De ese amontonamiento de días en la vida que cada uno lleva podría sacarse en claro una cosa, quizá muchas, pero una sola se me ocurre ahora mismo: que en el trabajo de las manos no radica la posibilidad de la prolongación de la existencia o el impedimento de la muerte. ¿Dónde, entonces? Tal vez sea nada más una somera justificación para el continuo respirar, ese sí persistente, vigoroso. «Por eso, si te preguntan por el mundo, / responde simplemente: alguien está muriendo». Alguien está muriendo. Alguien está muriendo. Alguien está muriendo…
Detrás de todo ese escenario, con luces y provisto de diálogos y personajes, alguien, sin embargo, está muriendo, y lo seguirá haciendo en su último minuto exclusivo de mortalidad, como lo han tenido los que nos antecedieron, como lo tendremos todos en un punto de la línea del tiempo.
Y por último, Canetti: «De los locos tenía una idea burda y simplista. Los definía como seres que hacían las cosas más contradictorias y que para todo usan las mismas palabras».
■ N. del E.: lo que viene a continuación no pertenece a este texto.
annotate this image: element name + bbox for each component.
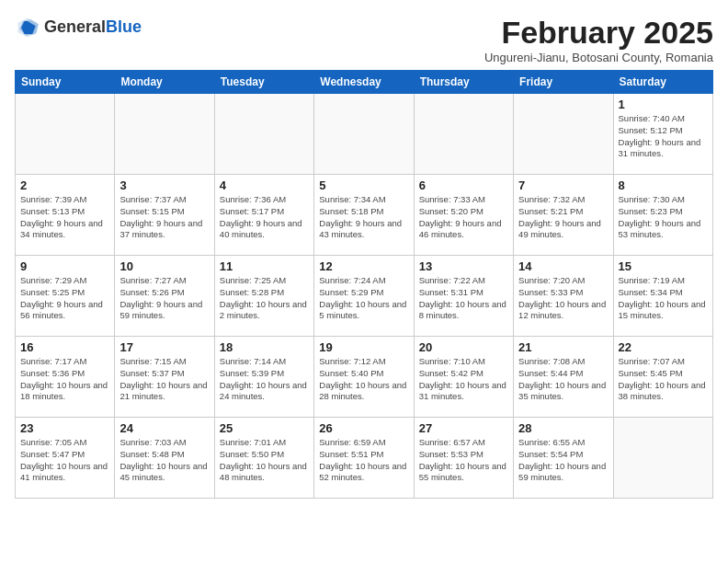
weekday-header-monday: Monday xyxy=(115,71,214,94)
day-info: Sunrise: 7:39 AM Sunset: 5:13 PM Dayligh… xyxy=(20,194,109,241)
calendar-day-cell: 14Sunrise: 7:20 AM Sunset: 5:33 PM Dayli… xyxy=(514,256,613,337)
day-info: Sunrise: 7:30 AM Sunset: 5:23 PM Dayligh… xyxy=(619,194,708,241)
logo-text: GeneralBlue xyxy=(44,18,142,37)
day-info: Sunrise: 7:32 AM Sunset: 5:21 PM Dayligh… xyxy=(518,194,608,241)
calendar-header: SundayMondayTuesdayWednesdayThursdayFrid… xyxy=(16,71,713,94)
calendar-day-cell: 17Sunrise: 7:15 AM Sunset: 5:37 PM Dayli… xyxy=(115,337,214,418)
calendar-day-cell: 24Sunrise: 7:03 AM Sunset: 5:48 PM Dayli… xyxy=(115,418,214,499)
calendar-day-cell: 18Sunrise: 7:14 AM Sunset: 5:39 PM Dayli… xyxy=(214,337,313,418)
calendar-day-cell: 6Sunrise: 7:33 AM Sunset: 5:20 PM Daylig… xyxy=(414,175,513,256)
calendar-day-cell: 22Sunrise: 7:07 AM Sunset: 5:45 PM Dayli… xyxy=(613,337,712,418)
calendar-day-cell: 10Sunrise: 7:27 AM Sunset: 5:26 PM Dayli… xyxy=(115,256,214,337)
day-info: Sunrise: 7:37 AM Sunset: 5:15 PM Dayligh… xyxy=(119,194,209,241)
weekday-header-thursday: Thursday xyxy=(414,71,513,94)
day-number: 7 xyxy=(518,178,608,192)
calendar-day-cell: 3Sunrise: 7:37 AM Sunset: 5:15 PM Daylig… xyxy=(115,175,214,256)
day-info: Sunrise: 7:34 AM Sunset: 5:18 PM Dayligh… xyxy=(319,194,408,241)
calendar-week-row: 23Sunrise: 7:05 AM Sunset: 5:47 PM Dayli… xyxy=(16,418,713,499)
calendar-day-cell: 15Sunrise: 7:19 AM Sunset: 5:34 PM Dayli… xyxy=(613,256,712,337)
day-info: Sunrise: 6:59 AM Sunset: 5:51 PM Dayligh… xyxy=(319,437,408,484)
calendar-week-row: 1Sunrise: 7:40 AM Sunset: 5:12 PM Daylig… xyxy=(16,94,713,175)
weekday-header-tuesday: Tuesday xyxy=(214,71,313,94)
day-number: 14 xyxy=(518,259,608,273)
weekday-header-row: SundayMondayTuesdayWednesdayThursdayFrid… xyxy=(16,71,713,94)
day-info: Sunrise: 7:08 AM Sunset: 5:44 PM Dayligh… xyxy=(518,356,608,403)
day-number: 2 xyxy=(20,178,109,192)
calendar-day-cell: 7Sunrise: 7:32 AM Sunset: 5:21 PM Daylig… xyxy=(514,175,613,256)
day-number: 11 xyxy=(220,259,309,273)
calendar-day-cell: 4Sunrise: 7:36 AM Sunset: 5:17 PM Daylig… xyxy=(214,175,313,256)
calendar-day-cell xyxy=(214,94,313,175)
day-number: 3 xyxy=(119,178,209,192)
logo: GeneralBlue xyxy=(15,15,142,40)
calendar-day-cell: 13Sunrise: 7:22 AM Sunset: 5:31 PM Dayli… xyxy=(414,256,513,337)
day-number: 15 xyxy=(619,259,708,273)
calendar-day-cell: 16Sunrise: 7:17 AM Sunset: 5:36 PM Dayli… xyxy=(16,337,115,418)
day-number: 22 xyxy=(619,340,708,354)
day-number: 4 xyxy=(220,178,309,192)
month-year-title: February 2025 xyxy=(484,15,713,51)
calendar-day-cell xyxy=(314,94,414,175)
day-number: 8 xyxy=(619,178,708,192)
day-info: Sunrise: 7:07 AM Sunset: 5:45 PM Dayligh… xyxy=(619,356,708,403)
day-number: 10 xyxy=(119,259,209,273)
day-number: 16 xyxy=(20,340,109,354)
day-number: 27 xyxy=(419,421,508,435)
day-info: Sunrise: 7:36 AM Sunset: 5:17 PM Dayligh… xyxy=(220,194,309,241)
day-number: 23 xyxy=(20,421,109,435)
calendar-day-cell: 2Sunrise: 7:39 AM Sunset: 5:13 PM Daylig… xyxy=(16,175,115,256)
day-info: Sunrise: 7:15 AM Sunset: 5:37 PM Dayligh… xyxy=(119,356,209,403)
day-number: 19 xyxy=(319,340,408,354)
day-number: 18 xyxy=(220,340,309,354)
day-info: Sunrise: 7:10 AM Sunset: 5:42 PM Dayligh… xyxy=(419,356,508,403)
day-info: Sunrise: 7:40 AM Sunset: 5:12 PM Dayligh… xyxy=(619,113,708,160)
calendar-week-row: 2Sunrise: 7:39 AM Sunset: 5:13 PM Daylig… xyxy=(16,175,713,256)
day-number: 5 xyxy=(319,178,408,192)
calendar-day-cell: 9Sunrise: 7:29 AM Sunset: 5:25 PM Daylig… xyxy=(16,256,115,337)
logo-blue-text: Blue xyxy=(106,17,142,36)
calendar-day-cell: 20Sunrise: 7:10 AM Sunset: 5:42 PM Dayli… xyxy=(414,337,513,418)
day-info: Sunrise: 7:20 AM Sunset: 5:33 PM Dayligh… xyxy=(518,275,608,322)
calendar-day-cell: 19Sunrise: 7:12 AM Sunset: 5:40 PM Dayli… xyxy=(314,337,414,418)
day-info: Sunrise: 7:29 AM Sunset: 5:25 PM Dayligh… xyxy=(20,275,109,322)
calendar-day-cell: 25Sunrise: 7:01 AM Sunset: 5:50 PM Dayli… xyxy=(214,418,313,499)
day-number: 12 xyxy=(319,259,408,273)
calendar-day-cell: 27Sunrise: 6:57 AM Sunset: 5:53 PM Dayli… xyxy=(414,418,513,499)
page-header: GeneralBlue February 2025 Ungureni-Jianu… xyxy=(15,15,713,64)
calendar-day-cell: 8Sunrise: 7:30 AM Sunset: 5:23 PM Daylig… xyxy=(613,175,712,256)
day-number: 24 xyxy=(119,421,209,435)
day-number: 25 xyxy=(220,421,309,435)
calendar-day-cell: 1Sunrise: 7:40 AM Sunset: 5:12 PM Daylig… xyxy=(613,94,712,175)
calendar-day-cell xyxy=(613,418,712,499)
calendar-day-cell xyxy=(414,94,513,175)
calendar-day-cell: 11Sunrise: 7:25 AM Sunset: 5:28 PM Dayli… xyxy=(214,256,313,337)
day-number: 21 xyxy=(518,340,608,354)
day-number: 26 xyxy=(319,421,408,435)
day-info: Sunrise: 6:57 AM Sunset: 5:53 PM Dayligh… xyxy=(419,437,508,484)
day-info: Sunrise: 7:19 AM Sunset: 5:34 PM Dayligh… xyxy=(619,275,708,322)
calendar-day-cell xyxy=(514,94,613,175)
location-subtitle: Ungureni-Jianu, Botosani County, Romania xyxy=(484,51,713,64)
calendar-day-cell: 23Sunrise: 7:05 AM Sunset: 5:47 PM Dayli… xyxy=(16,418,115,499)
day-info: Sunrise: 7:14 AM Sunset: 5:39 PM Dayligh… xyxy=(220,356,309,403)
weekday-header-sunday: Sunday xyxy=(16,71,115,94)
weekday-header-friday: Friday xyxy=(514,71,613,94)
day-info: Sunrise: 7:03 AM Sunset: 5:48 PM Dayligh… xyxy=(119,437,209,484)
calendar-body: 1Sunrise: 7:40 AM Sunset: 5:12 PM Daylig… xyxy=(16,94,713,499)
calendar-week-row: 9Sunrise: 7:29 AM Sunset: 5:25 PM Daylig… xyxy=(16,256,713,337)
calendar-day-cell: 28Sunrise: 6:55 AM Sunset: 5:54 PM Dayli… xyxy=(514,418,613,499)
day-info: Sunrise: 7:24 AM Sunset: 5:29 PM Dayligh… xyxy=(319,275,408,322)
day-info: Sunrise: 7:12 AM Sunset: 5:40 PM Dayligh… xyxy=(319,356,408,403)
logo-icon xyxy=(15,15,40,40)
day-number: 13 xyxy=(419,259,508,273)
weekday-header-saturday: Saturday xyxy=(613,71,712,94)
logo-general-text: General xyxy=(44,17,106,36)
day-info: Sunrise: 7:22 AM Sunset: 5:31 PM Dayligh… xyxy=(419,275,508,322)
calendar-day-cell: 12Sunrise: 7:24 AM Sunset: 5:29 PM Dayli… xyxy=(314,256,414,337)
day-number: 6 xyxy=(419,178,508,192)
day-info: Sunrise: 7:33 AM Sunset: 5:20 PM Dayligh… xyxy=(419,194,508,241)
calendar-day-cell: 21Sunrise: 7:08 AM Sunset: 5:44 PM Dayli… xyxy=(514,337,613,418)
day-info: Sunrise: 7:05 AM Sunset: 5:47 PM Dayligh… xyxy=(20,437,109,484)
calendar-day-cell: 26Sunrise: 6:59 AM Sunset: 5:51 PM Dayli… xyxy=(314,418,414,499)
day-info: Sunrise: 7:25 AM Sunset: 5:28 PM Dayligh… xyxy=(220,275,309,322)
Quizá algo semejante podría decirse de los muertos. O, por lo menos, yo podría decirlo de los míos, de mis muertos: que son también aquellos de los que una tía abuela, de nombre Rafaela, guardaba sus nombres en un sobre para no olvidarlos: Adelaida, Dionisio, Inés, Juana, Celestino, Cleotilde, Relo, Pascual… El sobre, lo descubrí un día, permanecía casi flotando insertado entre los dos alambres que sostenían el foco de la cocina de su casa en el rancho, en Florencia. Cada que sobrevenía una muerte, trepaba a una silla, bajaba el sobre, lo abría y guardaba un nuevo papelito. Se llevaba el sobre a los labios, parecía rezar y luego, de nuevo, lo dejaba casi en el aire entre aquellos alambres polvosos, con telarañas, que de un momento a otro parecía que se vendrían abajo. La tía abuela Rafaela, quizá tenga que decirlo, murió hace años y, como los otros, en cama. Y su nombre está ya también en ese sobre.